1. The husband and wife will be able to protect themselves from all the temptations that surround them. At a young age, temptation levels are at their peak and it is generally very hard to control one’s desires. This should be one of the top reasons for getting married young. This is also the age when the sex drive of the males is at its peak, and women have their highest levels of confidence, so this would be the best time to enjoy one another the most.


2. The couple will be able to grow together through good and hard times, and be a support for one another throughout their lives.

3. Younger people can adapt easily to changing environments and it’s easier for them to break bad habits as compared to people who are older. This can help the two to persevere throughout their relationship as they grow older and can live together as a happy couple.


4. Getting married young brings about responsibility and maturity at a much younger age. Both the wife and husband become more mature and responsible and settle into their roles. Also younger couples develop a love for each other and are generally more helpful with the other’s chores and responsibilities; they see each other as supporting roles in the relationship instead of concrete defined roles of a husband and wife.


5. Marrying young also has the benefit of having children early, making it easier for the couple to raise them since they themselves will be young and full of energy and will be able to relate to their children more. The couple’s parents can also enjoy playing with their grandchildren a lot longer as they will still be in their 40’s or 50’s.


Cons


1. Sometimes when people are too young and not mature enough and they don’t know what they want, they end up with a divorce very soon after getting married. Also at a young age people’s emotions tend to override their rationale and this leads to many divorces within younger marriages.


2. Hard financial times can also put a damper on a relationship, as young married couples cannot cope with the responsibility and break under the financial pressures. This is also a major factor in young couples getting divorces.


3. Younger couples have certain expectations sexually, and if they are not met they tend to be very emotional and are quick to break apart instead of trying to resolve these issues.


4. Parents can also get too involved in the relationship of the married couple as they feel that they are too young and treat them like children. Believe it or not, if the young couple doesn’t set boundaries from the beginning, then their marriage can be in jeopardy due to their own parents.


5. Finishing school can be very difficult and therefore having a strong footing in the long term can also be very difficult. Many couples face the difficulty of having to pay bills while both are not earning enough due to school, which can cause them to seek employment rather than finish school, leading to a life of mediocrity in the long run.

6 comments:

Meru said...

aku tunggu di alexmed..

islahmujahidin said...

Kene jadi single yg hebat sebelum double yg hebat

horrendezvous said...

How young is young? :)

Muhammad Anas bin Kamarudin said...

young is subjective...
i don't consider myself 21 years old, but rather 21 years young... ^^

Dr Anisah Ali said...

i see all the cons as something near to pros. :) Those points are what will make the couple stronger and experienced couple.

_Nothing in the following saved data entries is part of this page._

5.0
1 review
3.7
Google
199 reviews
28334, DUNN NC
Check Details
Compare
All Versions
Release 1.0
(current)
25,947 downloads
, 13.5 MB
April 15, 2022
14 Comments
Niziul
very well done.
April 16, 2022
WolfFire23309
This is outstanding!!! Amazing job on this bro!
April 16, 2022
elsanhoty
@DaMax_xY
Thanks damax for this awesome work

for every marriage, they should start from scratch, baru boleh hargai zaman kegemilangan yg mendatang kelak. InsyaALLAH.

Selagi mana niat perkahwinan itu utk menunai tuntutan agama dan bg menjaga iman dihati, insyaALLAH, Allah buka luas jalan2 dan pintu2 rezeqi. :D

Dgn islam, semuanya indah. yg sukar menjadi mudah. hehe.

keep blogging, anas. :D Allah yubarik fik.

Muhammad Anas bin Kamarudin said...

thanks k nisah. :)
betul jugak. 'What doesn't kill you makes you stronger' right?
and then saya tertarik k nisah kata couples should start from scratch. saya mmg lebih ke arah itu. cinta selepas kahwin. baru romantic right?

tapi ada pulak org yg cakap kena buat baik dulu dgn si dia. baru dia terbuka utk terima our hand in marriage. what's your say on this?